Exercise prompt: Search the data for the word "Краснодарский" and copy every line that contains it.

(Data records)
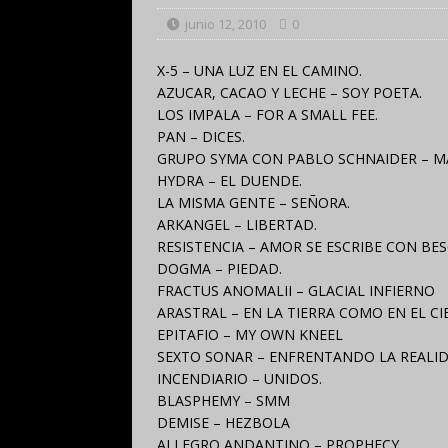
junio 12, 2010
0
X-5 – UNA LUZ EN EL CAMINO.
AZUCAR, CACAO Y LECHE – SOY POETA.
LOS IMPALA – FOR A SMALL FEE.
PAN – DICES.
GRUPO SYMA CON PABLO SCHNAIDER – M
HYDRA – EL DUENDE.
LA MISMA GENTE – SEÑORA.
ARKANGEL – LIBERTAD.
RESISTENCIA – AMOR SE ESCRIBE CON BES
DOGMA – PIEDAD.
FRACTUS ANOMALII – GLACIAL INFIERNO
ARASTRAL – EN LA TIERRA COMO EN EL CI
EPITAFIO – MY OWN KNEEL
SEXTO SONAR – ENFRENTANDO LA REALI
INCENDIARIO – UNIDOS.
BLASPHEMY – SMM
DEMISE – HEZBOLA
ALLEGRO ANDANTINO – PROPHECY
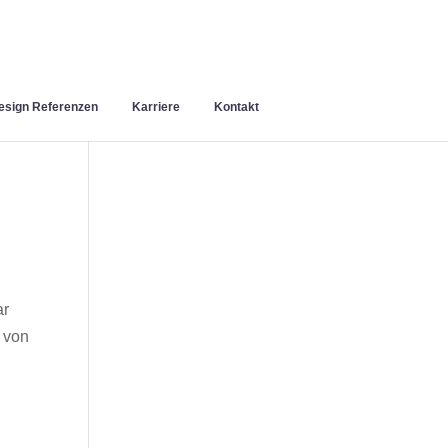
sign Referenzen
Karriere
Kontakt
ar
 von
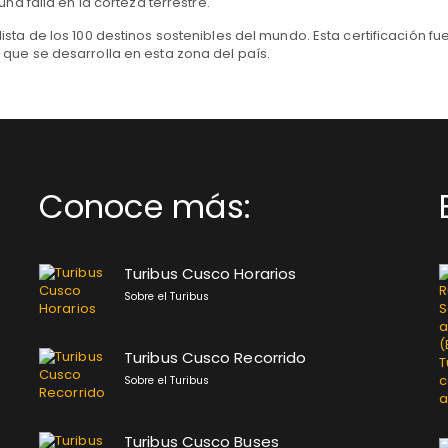
na falla en la corteza terrestre.
 lista de los 100 destinos sostenibles del mundo. Esta certificación f
que se desarrolla en esta zona del país.
Conoce más:
Turibus Cusco Horarios
Sobre el Turibus
Turibus Cusco Recorrido
Sobre el Turibus
Turibus Cusco Buses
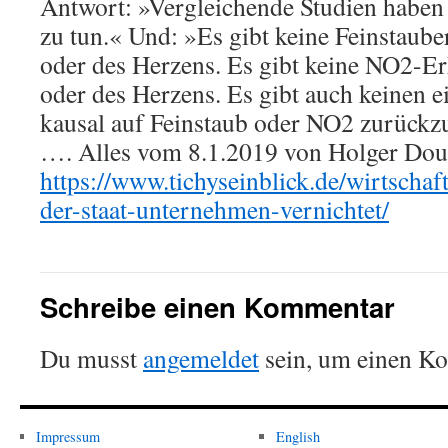
Antwort: »Vergleichende Studien haben n
zu tun.« Und: »Es gibt keine Feinstaub
oder des Herzens. Es gibt keine NO2-E
oder des Herzens. Es gibt auch keinen ei
kausal auf Feinstaub oder NO2 zurückz
…. Alles vom 8.1.2019 von Holger Dougl
https://www.tichyseinblick.de/wirtschaft
der-staat-unternehmen-vernichtet/
Schreibe einen Kommentar
Du musst
angemeldet
sein, um einen K
Impressum
English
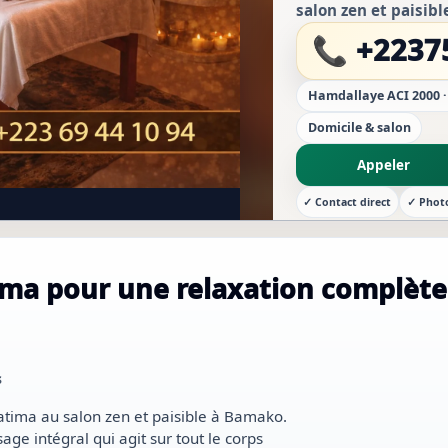
salon zen et paisib
profonde avec notre
📞 +2237
corps pou...
Hamdallaye ACI 2000 
Domicile & salon
Appeler
✓ Contact direct
✓ Phot
ima pour une relaxation complète
s
atima au salon zen et paisible à Bamako.
e intégral qui agit sur tout le corps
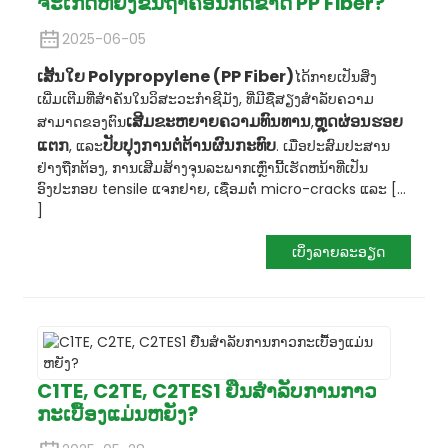
ຈະເກີດຫຍັງຂຶ້ນຖ້າຄອນກີດຂາດ PP Fiber?
2025-06-05
ເສັ້ນໃຍ Polypropylene (PP Fiber)
ໄດ້ກາຍເປັນສິ່ງ
ເພີ່ມເຕີມທີ່ສໍາຄັນໃນວິສະວະກໍາຊີມັງ, ທີ່ມີຊື່ສຽງສໍາລັບຄວາມ
ເສີມຂະຫຍາຍຄວາມທົນທານ
ຫຼຸດຜ່ອນຮອຍ
ສາມາດຂອງຕົນ
,
ແຕກ
ປັບປຸງການຕໍ່ຕ້ານຜົນກະທົບ
, ແລະ
. ເມື່ອປະສົມປະສານ
ຢ່າງຖືກຕ້ອງ, ການເສີມສ້າງຈຸນລະພາກເຫຼົ່ານີ້ເຮັດຫນ້າທີ່ເປັນ
ອົງປະກອບ tensile ແຈກຢາຍ, ເຊື່ອມຕໍ່ micro-cracks ແລະ [...
]
ເບິ່ງລາຍລະອຽດ
C1TE, C2TE, C2TES1 ຢືນສໍາລັບການກາວ
ກະເບື້ອງແມ່ນຫຍັງ?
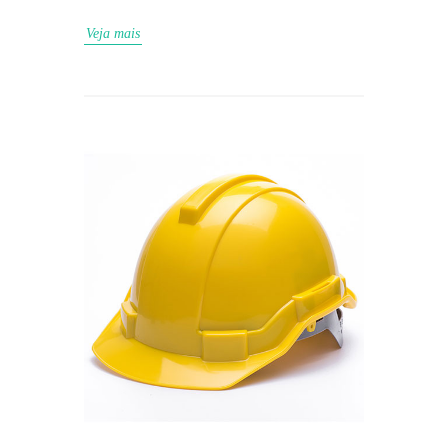
Veja mais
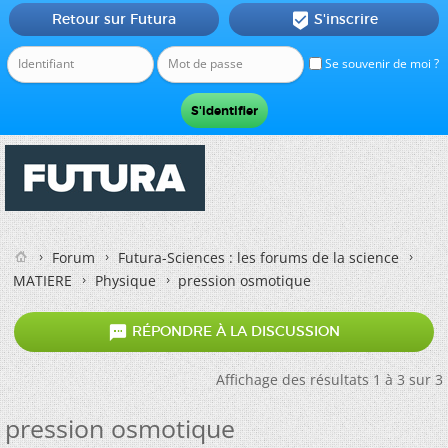
Retour sur Futura
S'inscrire

Se souvenir de moi ?
Forum
Futura-Sciences : les forums de la science
MATIERE
Physique
pression osmotique

RÉPONDRE À LA DISCUSSION
Affichage des résultats 1 à 3 sur 3
pression osmotique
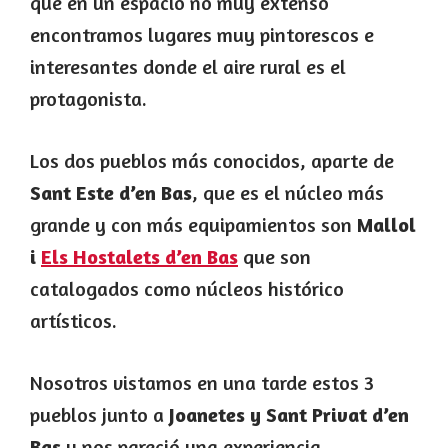
que en un espacio no muy extenso
encontramos lugares muy pintorescos e
interesantes donde el aire rural es el
protagonista.
Los dos pueblos más conocidos, aparte de
Sant Este d’en Bas
, que es el núcleo más
grande y con más equipamientos son
Mallol
i
Els Hostalets d’en Bas
que son
catalogados como núcleos histórico
artísticos.
Nosotros vistamos en una tarde estos 3
pueblos junto a
Joanetes y Sant Privat d’en
Bas
y nos pareció una experiencia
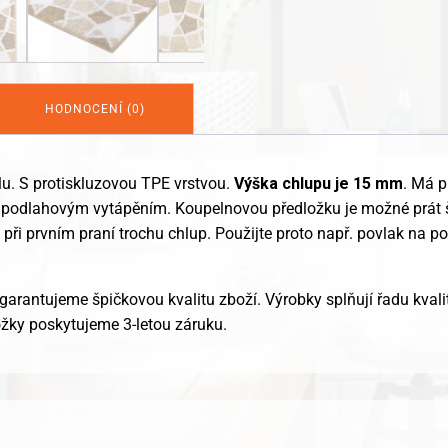
HODNOCENÍ (0)
u. S protiskluzovou TPE vrstvou.
Výška chlupu je 15
mm
. Má p
 podlahovým vytápěním. Koupelnovou předložku je možné prát šetr
i prvním praní trochu chlup. Použijte proto např. povlak na polš
garantujeme špičkovou kvalitu zboží. Výrobky splňují řadu kvalit
žky poskytujeme 3-letou záruku.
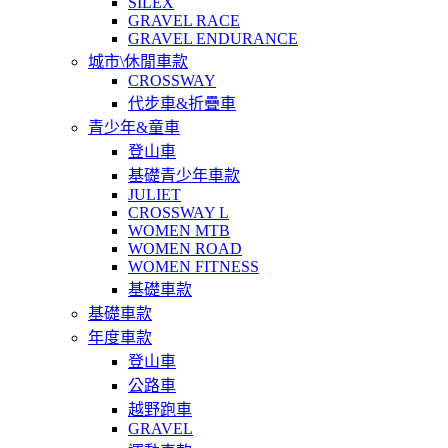
SILEX
GRAVEL RACE
GRAVEL ENDURANCE
城市\休閒車款
CROSSWAY
代步車&折疊車
青少年&童車
登山車
基礎青少年車款
JULIET
CROSSWAY L
WOMEN MTB
WOMEN ROAD
WOMEN FITNESS
基礎車款
基礎車款
年度車款
登山車
公路車
越野跑車
GRAVEL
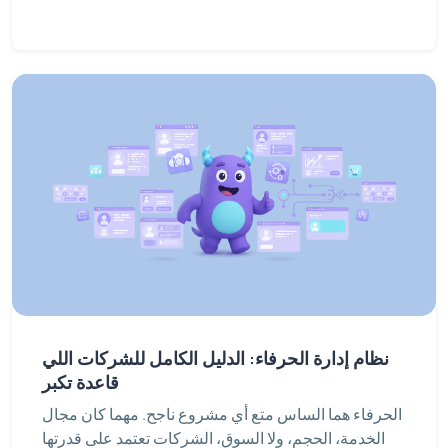
نظام إدارة الحرفاء: الدليل الكامل للشركات اللي
قاعدة تكبر
الحرفاء هما الساس متع أي مشروع ناجح. مهما كان مجال
الخدمة، الحجم، ولا السوق، الشركات تعتمد على قدرتها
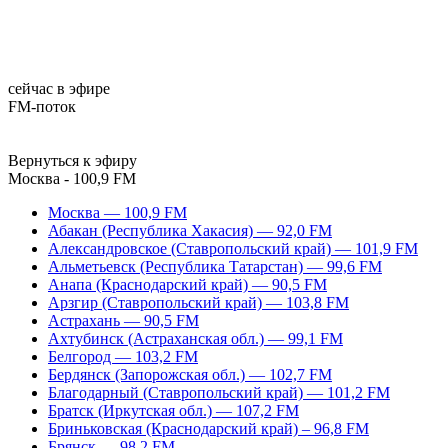
сейчас в эфире
FM-поток
Вернуться к эфиру
Москва - 100,9 FM
Москва — 100,9 FM
Абакан (Республика Хакасия) — 92,0 FM
Александровское (Ставропольский край) — 101,9 FM
Альметьевск (Республика Татарстан) — 99,6 FM
Анапа (Краснодарский край) — 90,5 FM
Арзгир (Ставропольский край) — 103,8 FM
Астрахань — 90,5 FM
Ахтубинск (Астраханская обл.) — 99,1 FM
Белгород — 103,2 FM
Бердянск (Запорожская обл.) — 102,7 FM
Благодарный (Ставропольский край) — 101,2 FM
Братск (Иркутская обл.) — 107,2 FM
Бриньковская (Краснодарский край) – 96,8 FM
Брянск — 98,2 FM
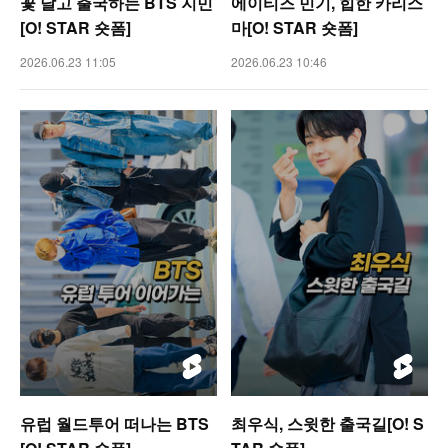
꽃 달고 출국하는 BTS 지민
에이티즈 민기, 힙한 카리스
[O! STAR 숏폼]
마[O! STAR 숏폼]
2026.06.23 11:05
2026.06.23 10:46
유럽 월드투어 떠나는 BTS
최우식, 스윗한 출국길[O! S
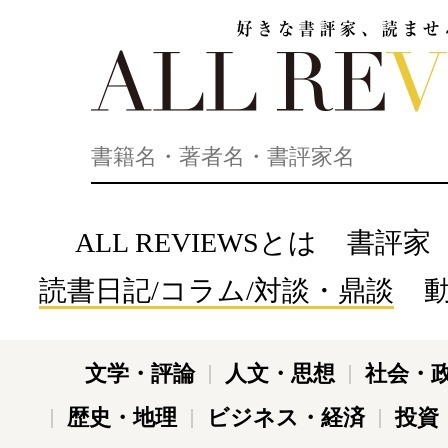
好きな書評家、読ませる書評。ALL REVIEWS
ALL REVIEWSとは
書評家
読書日記/コラム/対談・鼎談
文学・評論
人文・思想
社会・
歴史・地理
ビジネス・経済
投資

Response to this task:
Анапа (Краснодарский край) — 90,5 FM
Бриньковская (Краснодарский край) – 96,8 FM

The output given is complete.